Async Processing
so our users are connected to our worker indefinitely while the article is created
14 Replies
So let's break this apart:
1. You have clients blocking (HTTP? WebSocket?) while the background job processes
2. Some jobs take > 15 minutes to process, over several HTTP calls. This means that each consumer is effectively tied up while it's working on that prompt. This attaches the number of users you have to the number of consumers you need - so even if we could increase to say 20 or 30, you'll quickly run into the same problem at even (just) 2-3x volume, because it sounds like it scales linearly. Worse, if new users ask for more work to be done.
3. You're (somehow?) snapshotting/checkpointing progress per job?
no, #1 is not correct
this is for our new background processing feature
there is no HTTP request
if there was an HTTP request there would be no problem because the worker can stay alive indefinitely...
that is what we are already doing with KoalaWriter right now in production
I'm having to make assumptions 🙂
Can you clarify the entire flow please?
API request is made which returns immediately and submits to an internal queue I made on top of DO. then that eventually gets submitted to CF Queues which gets consumed to actually write the article
CF Queues sold itself on being horizontally scalable so I am surprised that scaling to even just 20 consumers is a problem
if I created a server that simply called Workers and kept the connection open then that could stay open indefinitely AND horizontally scale... why can't Queues just do that?
We're in beta, so hold tight 🙂
Relying on holding connections open indefinitely is neither reliable or scalable though, which is my point.
understood, I know it is still early
which is part of why we are using queues, so we don't have to hold connections open
Right, so back to my previous point: are you expecting infinite scaling?
well, with workers we are getting infinite scaling already. we have hundreds of concurrent users writing articles right now and there is zero problem if it is open for 15+ minutes. the problem has just popped up when we are trying to do background processing
you could have 100 users connected to workers on 1 hour long http requests with no problem
so I was surprised that you could only have a max of 10 concurrent queues
the scalability of Workers vs Queues is very, very different right now which just surprised me
I already built a more scalable queue with Durable Objects. the only reason I am using CF Queues is because of the 30 second limit in waitUntil when the request is closed when calling a Worker
we could break up each part of the article creation into different steps and submit each individual part to the queue. that would increase the cost and time quite a bit to get around the 15 minute limit. but then we would still get hit with the 10 concurrent consumer limit. since it is built on top of Workers I am surprised that it isn't more horizontally scalable since that is already built in to workers
maybe I can just do the background task in my DO queue itself. it doesn't appear to have runtime limits when called from an alarm?

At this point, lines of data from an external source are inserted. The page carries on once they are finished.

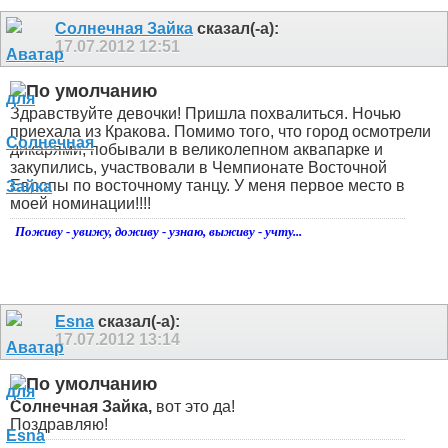
Солнечная Зайка
сказал(-а):
17.07.2012
12:51
Здравствуйте девочки! Пришла похвалиться. Ночью
приехала из Кракова. Помимо того, что город осмотрели
дикарями, побывали в великолепном аквапарке и
закупились, участвовали в Чемпионате Восточной
Европы по восточному танцу. У меня первое место в
моей номинации!!!!
Поживу - увижу, доживу - узнаю, выживу - учту...
Esna
сказал(-а):
17.07.2012
13:14
Солнечная Зайка,
вот это да!
Поздравляю!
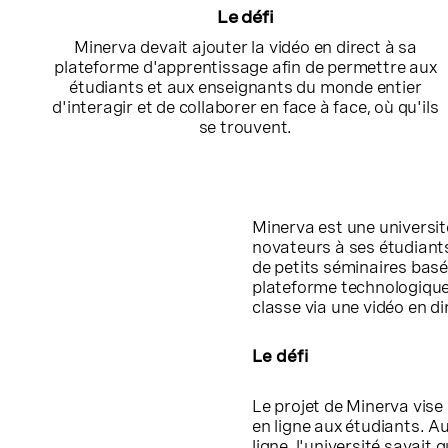
Le défi
Minerva devait ajouter la vidéo en direct à sa
plateforme d'apprentissage afin de permettre aux
étudiants et aux enseignants du monde entier
d'interagir et de collaborer en face à face, où qu'ils
se trouvent.
Minerva est une universi
novateurs à ses étudiants
de petits séminaires basé
plateforme technologique
classe via une vidéo en di
Le défi
Le projet de Minerva vise
en ligne aux étudiants.
ligne, l'université savait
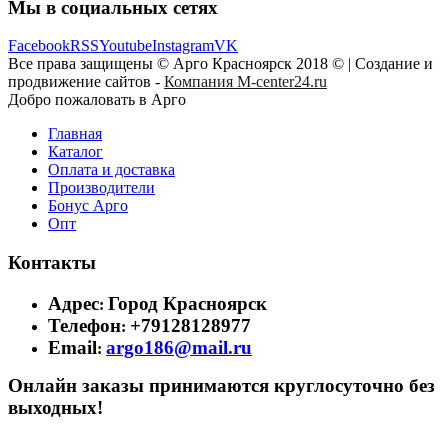
Мы в социальных сетях
Facebook
RSS
Youtube
Instagram
VK
Все права защищены © Арго Красноярск 2018 © | Создание и
продвижение сайтов -
Компания M-center24.ru
Добро пожаловать в Арго
Главная
Каталог
Оплата и доставка
Производители
Бонус Арго
Опт
Контакты
Адрес
Город Красноярск
:
Телефон
+79128128977
:
Email
argo186@mail.ru
:
Онлайн заказы принимаются круглосуточно без
выходных!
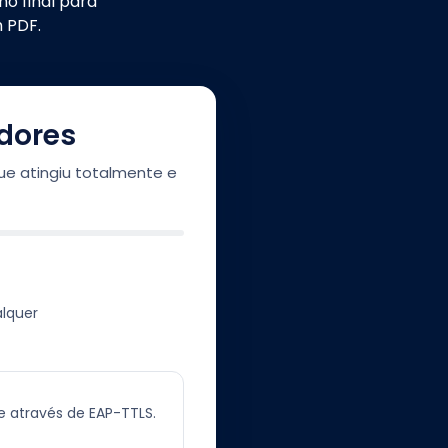
o final para
m PDF.
dores
que atingiu totalmente e
lquer
e através de EAP-TTLS.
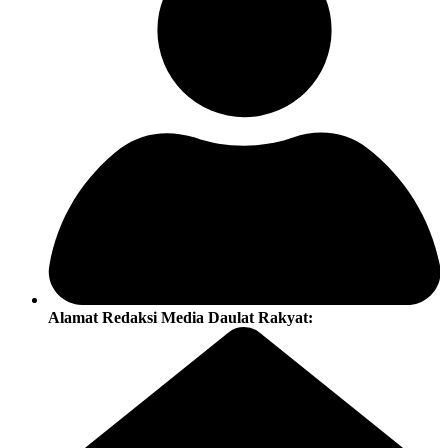
Alamat Redaksi Media Daulat Rakyat:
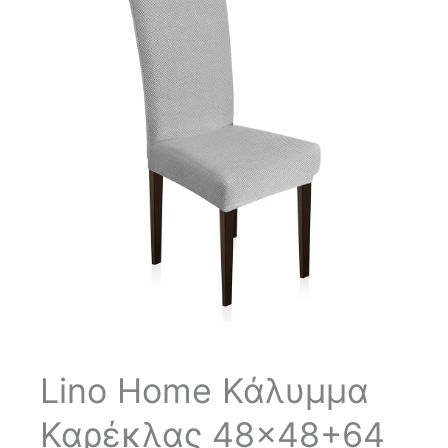
Lino Home Κάλυμμα
Καρέκλας 48×48+64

alright just removed CF Queues and just going to do the task processing in the queue I built on top of DO. I'm still confused by the massive scalability difference between Queues and other CF products. I have come to expect a certain level of scalability with CF products and it is honestly really surprising to me that you think more than 10 consumers is some sort of edge case
We don't think it's an edge case, and I didn't say that 🙂
- There's a difference between a HTTP Worker and a Queue consumer — a Queue consumer can run for a lot longer and is processing (often) batches of messages.
- If you need your queue consumer to scale infinitely — e.g. matching 1:1 the number of "active users" (those requesting articles) of your app — then there might be a mismatch between what you're expecting from Queues (at least for now).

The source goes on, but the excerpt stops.